Vielleicht hätte ich das Buch gar nicht in die Hand genommen, wenn ich vorher mehr über den Autor nachgelesen hätte, vielleicht ist das ja meine Schuld. Über den Autorentext in der Klappe finden wir einen "senior fellow at the Carnegie Council for Ethics in International Affairs". Worüber ich viel lieber informiert worden wäre, sind seine Besuche in Priesterseminaren, sein Abschluss in (römisch-katholischer) Theologie und seine (ehemalige) Mitgliedschaft in der CDU (jetzt FDP). Ja, er hat in Harvard gelehrt, aber etwa nicht in Ethik oder Philosophie, sondern in der Divinity School (der theologischen Fakultät).
In einem Buch, das von der Meinung und Position des Verfassers abhängt, sind all das wichtige Punkte, die im Text den Ton angeben.
Hinzu würde ich gerne wissen, wer der Überzeugung war, Herr Görlach sei ein geeigneter 'Experte' zum Thema Hongkong, Taiwan und China. Reicht es jetzt schon aus, für ein Semester in den jeweiligen Orten Gastforscher zu sein, um Experte zu sein? Bei meiner Suche nach den Kredenzien des Autors ist jedenfalls nicht weiteres hervorgekommen.
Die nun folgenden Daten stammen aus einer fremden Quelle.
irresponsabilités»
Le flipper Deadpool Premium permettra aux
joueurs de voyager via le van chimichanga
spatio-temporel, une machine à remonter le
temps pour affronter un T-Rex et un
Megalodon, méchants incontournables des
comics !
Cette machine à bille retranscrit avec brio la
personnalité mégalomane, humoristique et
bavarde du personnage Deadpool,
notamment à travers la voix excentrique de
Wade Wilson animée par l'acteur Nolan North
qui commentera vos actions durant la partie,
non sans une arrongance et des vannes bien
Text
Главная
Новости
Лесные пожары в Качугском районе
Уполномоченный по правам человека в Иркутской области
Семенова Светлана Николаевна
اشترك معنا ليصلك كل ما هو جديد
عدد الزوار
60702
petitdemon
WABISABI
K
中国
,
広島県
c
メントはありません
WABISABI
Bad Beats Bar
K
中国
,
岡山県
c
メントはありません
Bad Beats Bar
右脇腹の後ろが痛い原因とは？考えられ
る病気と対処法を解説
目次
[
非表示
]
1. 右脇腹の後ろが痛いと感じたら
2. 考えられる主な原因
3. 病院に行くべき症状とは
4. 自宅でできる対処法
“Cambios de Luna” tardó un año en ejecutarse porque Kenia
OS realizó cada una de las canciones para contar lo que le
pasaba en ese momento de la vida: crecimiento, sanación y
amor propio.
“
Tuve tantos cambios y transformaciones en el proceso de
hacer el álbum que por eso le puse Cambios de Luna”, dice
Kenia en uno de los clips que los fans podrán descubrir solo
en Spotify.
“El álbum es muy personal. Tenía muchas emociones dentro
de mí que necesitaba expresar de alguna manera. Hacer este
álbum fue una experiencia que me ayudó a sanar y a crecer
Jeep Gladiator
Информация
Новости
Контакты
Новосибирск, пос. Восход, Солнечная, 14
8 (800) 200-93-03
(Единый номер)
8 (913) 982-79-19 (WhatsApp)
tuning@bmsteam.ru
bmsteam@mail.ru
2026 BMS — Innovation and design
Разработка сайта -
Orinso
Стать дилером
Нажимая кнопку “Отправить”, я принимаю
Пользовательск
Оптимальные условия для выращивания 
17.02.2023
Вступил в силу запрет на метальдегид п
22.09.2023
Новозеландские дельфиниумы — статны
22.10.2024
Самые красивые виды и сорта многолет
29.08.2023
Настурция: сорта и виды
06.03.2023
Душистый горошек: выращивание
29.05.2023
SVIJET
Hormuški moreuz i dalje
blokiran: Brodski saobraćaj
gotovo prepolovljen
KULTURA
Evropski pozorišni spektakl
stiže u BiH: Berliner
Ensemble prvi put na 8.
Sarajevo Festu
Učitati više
Ich hätte meine Zeit nicht diesem Buch gewidmet, wäre mir klar gewesen, dass der Verfasser weder über längere Zeit in einem der Gebiete gelebt hat, noch irgendwas in die Richtung studierte.

Kurz zum tatsächlichen Inhalt:
Wer regelmäßig Zeitung liest oder allgemeines Interesse in dieser Region Asiens hat, wäre wohl auch fähig gewesen, dieses Buch zu schreiben. Nichts darin ist faktisch falsch oder verherrlichend, aber mehr als die Basis kann man nicht erwarten. Ich würde dieses Buch Neueinsteigern empfehlen, die einen kurzen Umriss der aktuellen Lage brauchen, und wie es dazu kam. Das einzig wirklich interessante für mich waren die Überlegungen zur Zentrum-Peripherie-Theorie.

Zu zwei Textstellen:
1. "In China leben Christen, drangsaliert von der atheistischen KP, die das Menschenrecht auf Religionsfreiheit nicht anerkennt. [...] Das Gleiche gilt für die demokratische Idee. [...] Die Menschen in Hongkong und auf Taiwan sind keine Christen, aber Demokraten. [...]"
Dies ist faktisch falsch und scheint mir noch dazu ignorant. 10 Seiten zuvor erwähnt der Autor den bekannten Aktivisten Joshua Wong, bekennender evangelisch-lutherischer Christ, noch dazu benannt nach dem Biblischen Joshua (dt. Josua). Vielleicht erkennt der Verfasser ja nur klassisch römisch-katholische Christen, jedenfalls ist diese Aussage grundlegend falsch.

2. "Wenn es um Werte und Ethik geht, haben wir die Möglichkeit, objektiv zu sprechen und nicht subjektiv."
Mit "wir" sind - glaube ich - Demokraten gemeint, wobei das aus dem Text nicht klar erschließbar ist. Er könnte auch "wir Europäer" oder "wir Christen" meinen. Hauptkritik an diesem Satz ist für mich jedoch die Überhöhung zu behaupten, dass irgendjemand eine objektive Ethik haben könnte, dazu würde ich allzugern die Kommentare einiger Philosophen hören.